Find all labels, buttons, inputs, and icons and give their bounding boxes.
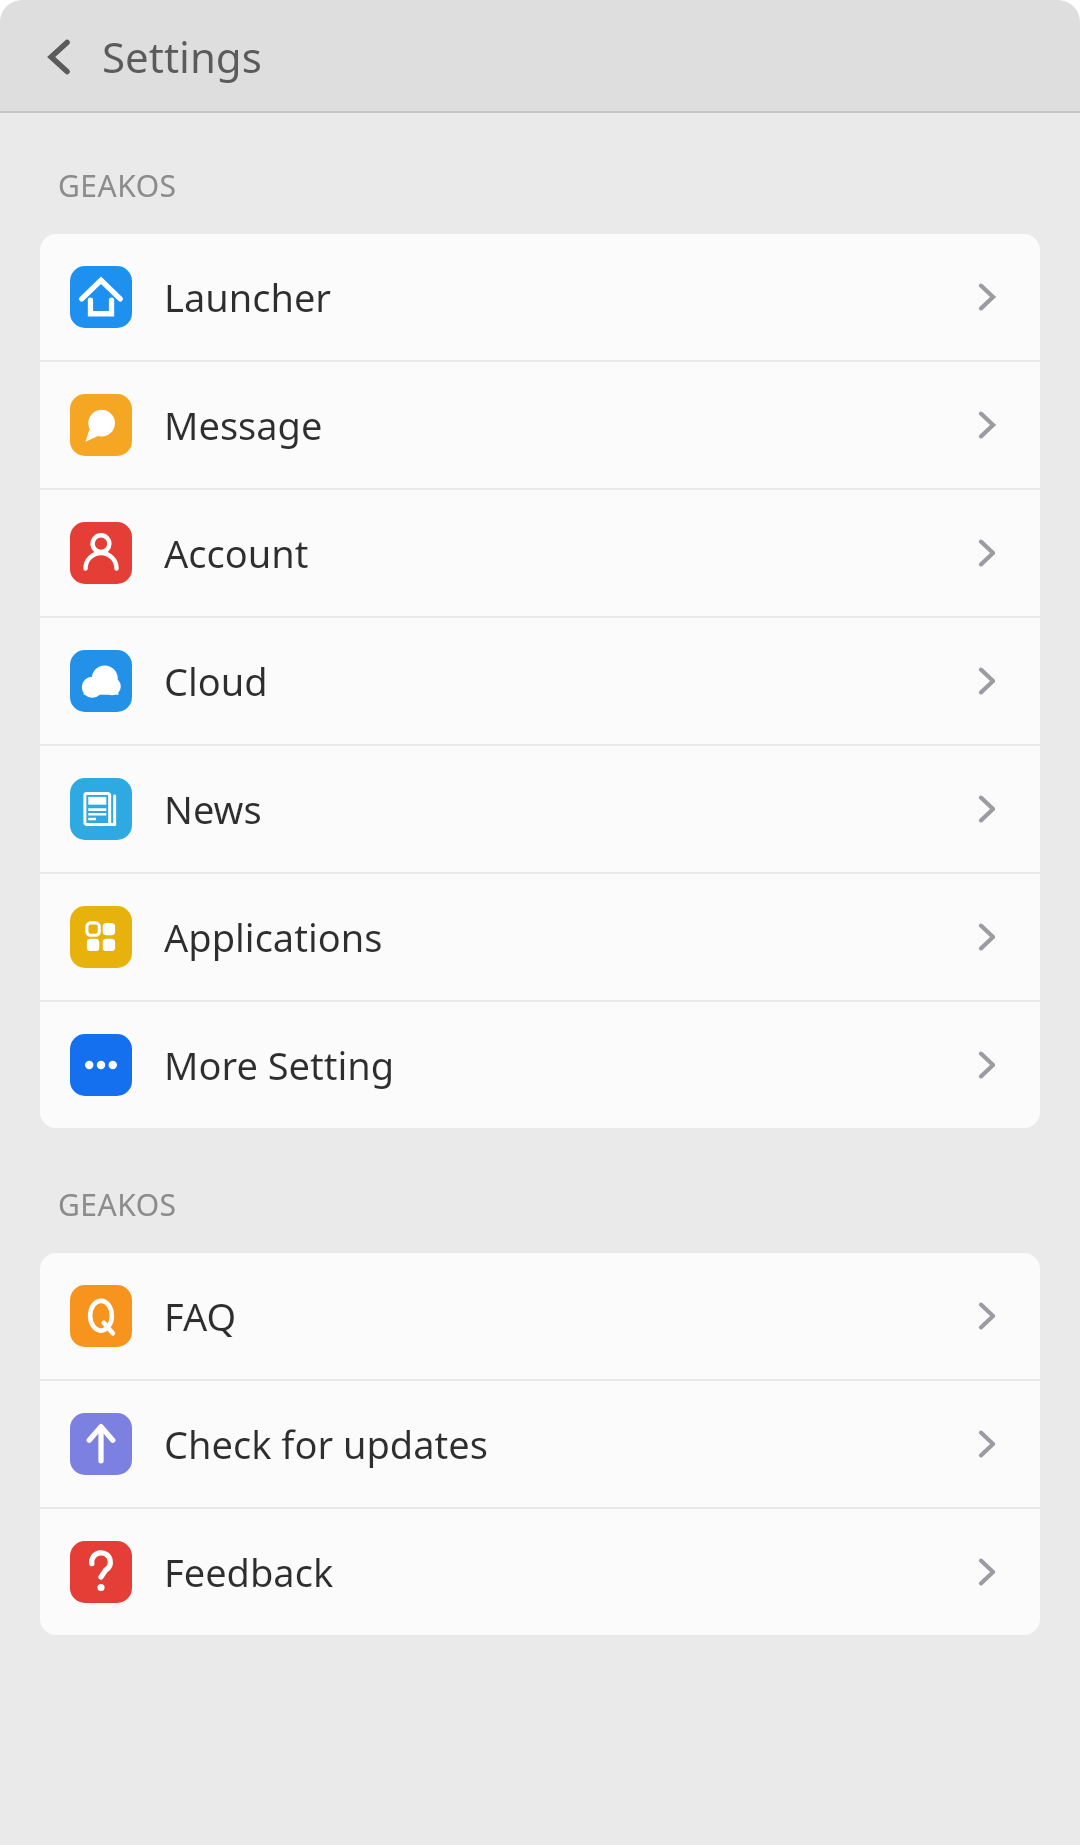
button[interactable]: Applications xyxy=(40,874,1040,1000)
button[interactable]: Account xyxy=(40,490,1040,616)
button[interactable]: Cloud xyxy=(40,618,1040,744)
staticText: Applications xyxy=(164,911,383,963)
button[interactable]: Back xyxy=(24,21,96,93)
button[interactable]: News xyxy=(40,746,1040,872)
button[interactable]: FAQ xyxy=(40,1253,1040,1379)
staticText: FAQ xyxy=(164,1290,237,1342)
staticText: Launcher xyxy=(164,271,332,323)
button[interactable]: Feedback xyxy=(40,1509,1040,1635)
button[interactable]: Launcher xyxy=(40,234,1040,360)
staticText: Cloud xyxy=(164,655,268,707)
button[interactable]: Check for updates xyxy=(40,1381,1040,1507)
staticText: Message xyxy=(164,399,323,451)
button[interactable]: More Setting xyxy=(40,1002,1040,1128)
staticText: Feedback xyxy=(164,1546,334,1598)
staticText: Account xyxy=(164,527,309,579)
staticText: GEAKOS xyxy=(58,1184,177,1225)
staticText: GEAKOS xyxy=(58,165,177,206)
staticText: Check for updates xyxy=(164,1418,488,1470)
staticText: Settings xyxy=(102,28,262,85)
staticText: More Setting xyxy=(164,1039,395,1091)
staticText: News xyxy=(164,783,262,835)
button[interactable]: Message xyxy=(40,362,1040,488)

• • • •

Exercise: Return the records above exactly as written, but without any of the pictures.

Exercise result:
Find all labels, buttons, inputs, and icons and give their bounding boxes.
button[interactable]: Applications xyxy=(40,874,1040,1000)
button[interactable]: Account xyxy=(40,490,1040,616)
button[interactable]: Cloud xyxy=(40,618,1040,744)
staticText: Applications xyxy=(164,911,383,963)
button[interactable]: Back xyxy=(24,21,96,93)
button[interactable]: News xyxy=(40,746,1040,872)
button[interactable]: FAQ xyxy=(40,1253,1040,1379)
staticText: FAQ xyxy=(164,1290,237,1342)
staticText: Launcher xyxy=(164,271,332,323)
button[interactable]: Feedback xyxy=(40,1509,1040,1635)
button[interactable]: Launcher xyxy=(40,234,1040,360)
staticText: Cloud xyxy=(164,655,268,707)
button[interactable]: Check for updates xyxy=(40,1381,1040,1507)
staticText: Message xyxy=(164,399,323,451)
button[interactable]: More Setting xyxy=(40,1002,1040,1128)
staticText: Feedback xyxy=(164,1546,334,1598)
staticText: Account xyxy=(164,527,309,579)
staticText: GEAKOS xyxy=(58,1184,177,1225)
staticText: GEAKOS xyxy=(58,165,177,206)
staticText: Check for updates xyxy=(164,1418,488,1470)
staticText: Settings xyxy=(102,28,262,85)
staticText: More Setting xyxy=(164,1039,395,1091)
staticText: News xyxy=(164,783,262,835)
button[interactable]: Message xyxy=(40,362,1040,488)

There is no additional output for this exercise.